* SUPPLIED DATA:
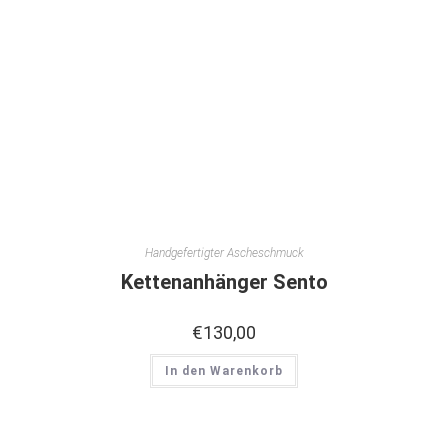
Handgefertigter Ascheschmuck
Kettenanhänger Sento
€
130,00
In den Warenkorb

* EXERCISE:
Pictures are to be left out; please print the rest of the records above word for word.

* YOUR SOLUTION:
Handgefertigter Ascheschmuck
Kettenanhänger Sento
€
130,00
In den Warenkorb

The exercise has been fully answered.